═════ Raw data
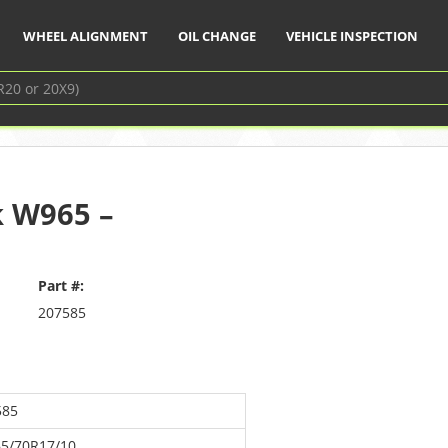
WHEEL ALIGNMENT
OIL CHANGE
VEHICLE INSPECTION
k W965 –
Part #:
207585
585
65/70R17/10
══════════
What the exercise asks: The records above are to be copied exactly, with no pictures carried over.

Result of the exercise:
WHEEL ALIGNMENT
OIL CHANGE
VEHICLE INSPECTION
k W965 –
Part #:
207585
585
65/70R17/10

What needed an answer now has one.